Perhaps if the Republican party experiences the electoral disaster it so surely deserves to experience this November, the Trumpian fever will break and sanity will return to the Republican party, thus allowing the GOP to return to being the party of Lincoln and Reagan and Bush. But even that hope may be a hope too far; as others have pointed out, the apotheosis of Donald Trump means the elevation of Trumpkins to positions of responsibility and leadership in the Republican party. These people-resembling-affronts-to-humanity will shape the nature of the Republican party for years to come, allowing Trumpism to survive in some form for at least some while, even if Trump goes down to the catastrophic defeat he so richly merits this November. Returning the Republican party to some level of intellectual and moral normalcy will take years and years and years. And while I am willing to do my part to make the party of Trump the party of Lincoln, Reagan and Bush once again, I am no longer willing to identify as a Republican until the Republican party is no longer a Trumpian monstrosity.

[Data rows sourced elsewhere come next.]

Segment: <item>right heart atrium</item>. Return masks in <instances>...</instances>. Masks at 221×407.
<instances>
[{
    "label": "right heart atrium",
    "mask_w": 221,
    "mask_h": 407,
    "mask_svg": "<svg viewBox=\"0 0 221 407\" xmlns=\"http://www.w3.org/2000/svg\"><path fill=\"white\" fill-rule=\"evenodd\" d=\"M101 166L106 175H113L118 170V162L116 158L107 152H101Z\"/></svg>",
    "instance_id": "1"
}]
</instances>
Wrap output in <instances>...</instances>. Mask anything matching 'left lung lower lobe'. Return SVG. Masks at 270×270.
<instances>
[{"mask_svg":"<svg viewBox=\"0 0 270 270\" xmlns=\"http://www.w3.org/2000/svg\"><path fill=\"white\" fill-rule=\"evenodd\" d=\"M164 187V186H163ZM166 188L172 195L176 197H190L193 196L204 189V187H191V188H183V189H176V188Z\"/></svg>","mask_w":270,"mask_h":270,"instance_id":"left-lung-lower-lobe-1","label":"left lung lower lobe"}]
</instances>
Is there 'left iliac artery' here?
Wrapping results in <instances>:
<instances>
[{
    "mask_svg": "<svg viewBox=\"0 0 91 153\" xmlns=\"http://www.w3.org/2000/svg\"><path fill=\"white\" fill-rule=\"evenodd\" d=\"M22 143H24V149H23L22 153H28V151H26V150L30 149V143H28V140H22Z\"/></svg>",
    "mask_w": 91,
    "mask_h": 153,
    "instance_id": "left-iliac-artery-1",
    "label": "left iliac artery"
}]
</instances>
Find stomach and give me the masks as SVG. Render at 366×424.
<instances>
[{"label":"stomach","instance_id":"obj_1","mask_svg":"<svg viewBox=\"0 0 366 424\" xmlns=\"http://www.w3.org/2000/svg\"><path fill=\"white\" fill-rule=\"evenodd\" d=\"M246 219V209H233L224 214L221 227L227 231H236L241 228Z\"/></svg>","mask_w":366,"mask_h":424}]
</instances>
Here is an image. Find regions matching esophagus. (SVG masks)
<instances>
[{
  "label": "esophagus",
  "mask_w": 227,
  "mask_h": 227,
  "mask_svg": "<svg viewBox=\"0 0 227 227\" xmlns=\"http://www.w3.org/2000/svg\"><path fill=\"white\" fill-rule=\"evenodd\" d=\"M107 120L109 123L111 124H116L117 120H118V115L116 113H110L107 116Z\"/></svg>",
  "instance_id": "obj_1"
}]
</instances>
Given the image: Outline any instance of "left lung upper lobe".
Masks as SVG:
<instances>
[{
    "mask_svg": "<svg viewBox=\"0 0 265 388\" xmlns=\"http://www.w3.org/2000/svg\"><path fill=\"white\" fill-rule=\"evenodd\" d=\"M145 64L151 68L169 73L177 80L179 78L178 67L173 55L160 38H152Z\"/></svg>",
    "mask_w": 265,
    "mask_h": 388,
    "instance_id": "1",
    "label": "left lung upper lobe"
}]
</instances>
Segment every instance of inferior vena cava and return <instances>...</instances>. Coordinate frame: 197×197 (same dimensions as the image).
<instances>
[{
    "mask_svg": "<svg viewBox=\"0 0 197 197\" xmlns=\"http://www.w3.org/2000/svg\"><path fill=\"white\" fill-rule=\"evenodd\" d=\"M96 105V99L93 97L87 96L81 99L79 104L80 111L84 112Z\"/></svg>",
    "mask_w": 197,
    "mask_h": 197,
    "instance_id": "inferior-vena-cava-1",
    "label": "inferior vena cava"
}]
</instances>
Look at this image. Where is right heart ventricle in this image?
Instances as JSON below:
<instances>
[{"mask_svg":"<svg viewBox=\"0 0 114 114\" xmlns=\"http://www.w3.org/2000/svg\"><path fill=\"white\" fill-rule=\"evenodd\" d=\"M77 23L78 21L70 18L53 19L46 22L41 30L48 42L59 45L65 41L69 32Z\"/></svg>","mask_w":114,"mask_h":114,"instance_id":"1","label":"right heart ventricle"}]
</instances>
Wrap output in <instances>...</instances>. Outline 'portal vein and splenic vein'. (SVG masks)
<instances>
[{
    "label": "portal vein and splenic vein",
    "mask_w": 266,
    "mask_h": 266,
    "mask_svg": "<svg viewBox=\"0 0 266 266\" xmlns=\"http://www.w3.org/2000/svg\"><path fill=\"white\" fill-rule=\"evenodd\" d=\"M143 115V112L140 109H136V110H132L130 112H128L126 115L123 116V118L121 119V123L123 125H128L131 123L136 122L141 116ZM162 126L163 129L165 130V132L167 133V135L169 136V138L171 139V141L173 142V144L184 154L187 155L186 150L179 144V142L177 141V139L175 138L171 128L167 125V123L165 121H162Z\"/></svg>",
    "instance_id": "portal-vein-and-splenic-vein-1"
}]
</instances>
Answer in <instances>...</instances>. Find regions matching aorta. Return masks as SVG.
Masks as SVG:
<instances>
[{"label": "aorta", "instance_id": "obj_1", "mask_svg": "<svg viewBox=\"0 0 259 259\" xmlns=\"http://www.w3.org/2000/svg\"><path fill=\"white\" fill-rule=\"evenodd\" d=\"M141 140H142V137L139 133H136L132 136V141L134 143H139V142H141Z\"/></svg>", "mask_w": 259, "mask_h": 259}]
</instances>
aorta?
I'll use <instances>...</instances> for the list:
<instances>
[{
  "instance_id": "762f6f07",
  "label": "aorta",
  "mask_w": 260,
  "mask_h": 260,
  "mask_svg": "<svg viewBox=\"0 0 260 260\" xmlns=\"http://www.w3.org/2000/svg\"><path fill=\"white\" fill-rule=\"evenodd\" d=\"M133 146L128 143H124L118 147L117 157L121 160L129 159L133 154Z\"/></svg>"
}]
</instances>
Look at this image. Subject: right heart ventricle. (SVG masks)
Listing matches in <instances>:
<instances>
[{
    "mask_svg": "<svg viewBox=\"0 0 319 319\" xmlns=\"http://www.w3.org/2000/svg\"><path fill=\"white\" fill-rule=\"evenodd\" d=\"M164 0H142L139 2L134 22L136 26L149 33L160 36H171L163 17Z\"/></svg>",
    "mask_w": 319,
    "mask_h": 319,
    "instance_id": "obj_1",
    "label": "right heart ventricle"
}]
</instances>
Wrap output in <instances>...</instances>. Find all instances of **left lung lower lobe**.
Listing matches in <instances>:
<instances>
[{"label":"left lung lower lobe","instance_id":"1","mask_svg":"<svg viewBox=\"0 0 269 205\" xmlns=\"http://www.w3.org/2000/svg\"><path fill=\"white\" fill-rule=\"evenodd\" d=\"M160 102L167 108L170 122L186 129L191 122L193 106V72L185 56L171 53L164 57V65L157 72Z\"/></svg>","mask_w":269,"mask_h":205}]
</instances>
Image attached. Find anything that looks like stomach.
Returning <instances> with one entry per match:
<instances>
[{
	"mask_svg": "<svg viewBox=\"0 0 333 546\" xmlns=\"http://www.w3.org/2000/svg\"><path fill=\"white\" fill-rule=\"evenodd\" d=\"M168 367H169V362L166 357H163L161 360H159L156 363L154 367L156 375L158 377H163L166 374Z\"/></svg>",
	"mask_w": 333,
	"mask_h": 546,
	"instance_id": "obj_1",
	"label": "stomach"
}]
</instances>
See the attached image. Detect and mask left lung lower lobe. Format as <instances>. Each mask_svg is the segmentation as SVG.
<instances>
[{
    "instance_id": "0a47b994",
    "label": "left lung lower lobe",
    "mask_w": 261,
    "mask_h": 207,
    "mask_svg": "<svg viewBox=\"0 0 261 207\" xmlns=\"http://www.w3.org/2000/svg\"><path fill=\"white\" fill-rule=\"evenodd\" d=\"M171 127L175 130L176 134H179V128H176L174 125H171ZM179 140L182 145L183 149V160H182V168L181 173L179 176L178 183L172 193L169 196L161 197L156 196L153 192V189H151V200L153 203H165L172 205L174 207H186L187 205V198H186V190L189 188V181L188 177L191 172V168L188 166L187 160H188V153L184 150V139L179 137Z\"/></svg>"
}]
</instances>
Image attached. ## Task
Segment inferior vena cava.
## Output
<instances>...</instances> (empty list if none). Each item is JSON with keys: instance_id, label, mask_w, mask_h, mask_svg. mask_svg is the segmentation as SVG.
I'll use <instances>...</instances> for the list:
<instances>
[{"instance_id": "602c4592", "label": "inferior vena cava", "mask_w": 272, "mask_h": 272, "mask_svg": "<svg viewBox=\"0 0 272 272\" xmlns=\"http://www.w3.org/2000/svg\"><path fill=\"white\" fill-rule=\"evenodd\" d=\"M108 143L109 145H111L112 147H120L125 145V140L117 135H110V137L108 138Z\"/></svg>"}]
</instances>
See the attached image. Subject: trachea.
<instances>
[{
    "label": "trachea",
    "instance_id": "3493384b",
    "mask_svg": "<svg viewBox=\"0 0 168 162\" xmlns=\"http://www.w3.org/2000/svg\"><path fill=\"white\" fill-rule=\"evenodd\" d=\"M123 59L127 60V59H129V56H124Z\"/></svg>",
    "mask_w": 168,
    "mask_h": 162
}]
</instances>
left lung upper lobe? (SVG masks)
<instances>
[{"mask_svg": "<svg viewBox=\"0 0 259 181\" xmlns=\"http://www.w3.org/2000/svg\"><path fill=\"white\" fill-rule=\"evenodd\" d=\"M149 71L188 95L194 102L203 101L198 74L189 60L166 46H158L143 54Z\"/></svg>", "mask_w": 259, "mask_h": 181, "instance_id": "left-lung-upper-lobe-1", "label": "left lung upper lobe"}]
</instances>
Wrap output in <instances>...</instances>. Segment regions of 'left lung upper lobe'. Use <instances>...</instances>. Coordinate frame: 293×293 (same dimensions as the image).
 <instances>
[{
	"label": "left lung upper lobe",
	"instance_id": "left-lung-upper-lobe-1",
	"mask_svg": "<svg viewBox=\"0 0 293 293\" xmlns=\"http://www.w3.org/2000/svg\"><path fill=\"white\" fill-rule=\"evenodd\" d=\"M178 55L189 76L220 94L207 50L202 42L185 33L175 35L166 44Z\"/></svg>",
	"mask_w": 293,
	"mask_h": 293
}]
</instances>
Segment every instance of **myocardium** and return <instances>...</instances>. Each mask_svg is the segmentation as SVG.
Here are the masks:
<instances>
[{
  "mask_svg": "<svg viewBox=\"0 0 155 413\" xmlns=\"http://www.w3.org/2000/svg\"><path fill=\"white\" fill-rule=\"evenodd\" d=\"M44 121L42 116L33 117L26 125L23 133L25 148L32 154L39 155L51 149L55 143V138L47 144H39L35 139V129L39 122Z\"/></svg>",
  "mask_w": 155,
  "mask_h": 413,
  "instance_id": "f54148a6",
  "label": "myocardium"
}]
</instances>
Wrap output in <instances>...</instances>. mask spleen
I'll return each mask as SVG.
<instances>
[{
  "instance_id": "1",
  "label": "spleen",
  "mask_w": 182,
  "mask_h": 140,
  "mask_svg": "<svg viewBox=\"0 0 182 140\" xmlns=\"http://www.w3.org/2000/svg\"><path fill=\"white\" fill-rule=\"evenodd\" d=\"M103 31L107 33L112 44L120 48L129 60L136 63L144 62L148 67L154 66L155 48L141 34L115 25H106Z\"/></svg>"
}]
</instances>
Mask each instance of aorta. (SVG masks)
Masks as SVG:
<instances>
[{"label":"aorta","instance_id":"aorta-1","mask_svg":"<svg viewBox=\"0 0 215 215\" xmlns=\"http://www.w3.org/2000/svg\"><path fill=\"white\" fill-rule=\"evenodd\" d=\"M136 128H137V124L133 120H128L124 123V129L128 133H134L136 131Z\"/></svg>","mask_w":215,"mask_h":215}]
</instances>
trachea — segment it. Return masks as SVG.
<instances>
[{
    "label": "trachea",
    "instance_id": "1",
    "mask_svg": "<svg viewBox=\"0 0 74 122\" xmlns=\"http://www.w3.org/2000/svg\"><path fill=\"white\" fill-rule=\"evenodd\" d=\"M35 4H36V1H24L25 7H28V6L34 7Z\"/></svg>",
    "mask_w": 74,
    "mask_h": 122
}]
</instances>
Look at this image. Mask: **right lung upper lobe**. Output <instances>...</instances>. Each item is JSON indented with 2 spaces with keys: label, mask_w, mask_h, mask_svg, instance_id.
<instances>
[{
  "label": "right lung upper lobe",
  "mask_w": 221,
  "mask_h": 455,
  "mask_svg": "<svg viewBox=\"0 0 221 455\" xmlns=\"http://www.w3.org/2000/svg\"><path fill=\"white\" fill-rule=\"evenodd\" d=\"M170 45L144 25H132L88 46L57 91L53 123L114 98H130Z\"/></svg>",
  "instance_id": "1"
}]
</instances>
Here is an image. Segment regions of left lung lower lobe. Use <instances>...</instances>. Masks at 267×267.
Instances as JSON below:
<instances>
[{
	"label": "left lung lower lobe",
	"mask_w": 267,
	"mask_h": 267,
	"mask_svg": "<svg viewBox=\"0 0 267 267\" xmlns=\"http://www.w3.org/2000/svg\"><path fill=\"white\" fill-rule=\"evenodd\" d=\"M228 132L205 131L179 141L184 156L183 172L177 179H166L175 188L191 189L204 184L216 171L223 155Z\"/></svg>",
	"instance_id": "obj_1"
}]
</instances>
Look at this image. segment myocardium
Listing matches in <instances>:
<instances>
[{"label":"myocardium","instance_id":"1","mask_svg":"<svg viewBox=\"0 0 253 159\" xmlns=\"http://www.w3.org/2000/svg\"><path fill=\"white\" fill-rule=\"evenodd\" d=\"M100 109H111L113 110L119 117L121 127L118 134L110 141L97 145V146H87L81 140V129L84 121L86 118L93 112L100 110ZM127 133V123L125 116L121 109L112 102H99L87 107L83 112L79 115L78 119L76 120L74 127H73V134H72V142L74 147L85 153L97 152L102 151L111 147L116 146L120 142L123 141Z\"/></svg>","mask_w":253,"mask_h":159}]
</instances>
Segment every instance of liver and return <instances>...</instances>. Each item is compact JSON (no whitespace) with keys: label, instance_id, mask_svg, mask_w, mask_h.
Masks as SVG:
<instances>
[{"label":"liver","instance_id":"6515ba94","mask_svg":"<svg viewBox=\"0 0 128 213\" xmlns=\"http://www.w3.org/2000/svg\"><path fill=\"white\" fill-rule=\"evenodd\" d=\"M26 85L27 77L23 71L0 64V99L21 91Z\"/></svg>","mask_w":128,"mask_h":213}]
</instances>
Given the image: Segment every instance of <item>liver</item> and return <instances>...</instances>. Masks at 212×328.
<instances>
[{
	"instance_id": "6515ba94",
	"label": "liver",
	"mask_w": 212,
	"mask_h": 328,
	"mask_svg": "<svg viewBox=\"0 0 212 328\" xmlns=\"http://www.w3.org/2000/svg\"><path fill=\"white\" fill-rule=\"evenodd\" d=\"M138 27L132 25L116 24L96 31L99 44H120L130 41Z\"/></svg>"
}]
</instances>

The Libertarian Party demands that its members pledge not to support the use of force in order to achieve political and social goals. Given that all parties (including the Libertarian Party) use some form of force in order to achieve political and social goals–even if that “force” manifests itself as soft power in the normal political give-and-take–taking such a pledge is a banal gesture. I pledged as the party requested, but my political stances and actions will not be dictated by my filling of a checkbox on a website. I will continue to support the judicious use of force in the furtherance of American interests as my intellect and conscience dictate and as the facts demand, and I am sure that the Libertarian Party will be perfectly happy to accept my membership as long as I pay my dues.
As for this year’s presidential race, it may be expected that as a newfound member of the Libertarian Party, I will support the ticket of Gary Johnson and William Weld, should the two be nominated by the party for the presidency and vice presidency of the United States. To be sure, the Johnson/Weld ticket promises to be much, much, much closer to my political preferences than will be the Trump/Slightly Less Appalling Sidekick ticket, or the Clinton/[INSERT NAME OF BERNIE BRO PACIFIER HERE] ticket could ever hope to be. But Johnson/Weld will only get my vote if (a) I perceive that it has a chance to win, or (b) I perceive that by voting for the Johnson/Weld ticket, even if the ticket loses, I will not inadvertently bring about a Trump victory. Put another way: The most important electoral mission in my mind is to bring about the complete, certain, total, absolute, catastrophic, earth-shattering, Carthaginian peace-inducing annihilation of the Trump campaign and of the Republican party apparatus that has sold out any sense of honor that it may have once had in order to support Trump. All other considerations are secondary.
I have mentioned Reagan a number of times in this post. I shall mention him again, here at the end. When asked why he switched from being a New Deal Democrat to a Republican, the eventual 40th president of the United States said “I didn’t leave the Democratic party. The Democratic party left me.”
I read about that quote nearly two decades ago. I have sometimes wondered since then what it would feel like to have a political party leave you.
I wonder no more. It has happened to me.